- **RECORDS TO USE**

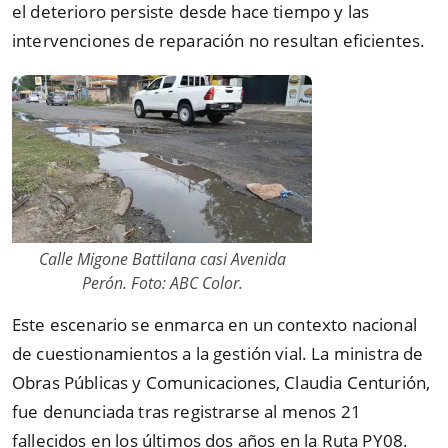
el deterioro persiste desde hace tiempo y las
intervenciones de reparación no resultan eficientes.
Calle Migone Battilana casi Avenida
Perón. Foto: ABC Color.
Este escenario se enmarca en un contexto nacional
de cuestionamientos a la gestión vial. La ministra de
Obras Públicas y Comunicaciones, Claudia Centurión,
fue denunciada tras registrarse al menos 21
fallecidos en los últimos dos años en la Ruta PY08.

- **WHAT THIS TASK INVOLVES**
All lines from the one that holds "intervenciones de reparación" through the end of the records are to be returned exactly, including both boundary lines, and no others.

- **TASK OUTPUT**
intervenciones de reparación no resultan eficientes.
Calle Migone Battilana casi Avenida
Perón. Foto: ABC Color.
Este escenario se enmarca en un contexto nacional
de cuestionamientos a la gestión vial. La ministra de
Obras Públicas y Comunicaciones, Claudia Centurión,
fue denunciada tras registrarse al menos 21
fallecidos en los últimos dos años en la Ruta PY08.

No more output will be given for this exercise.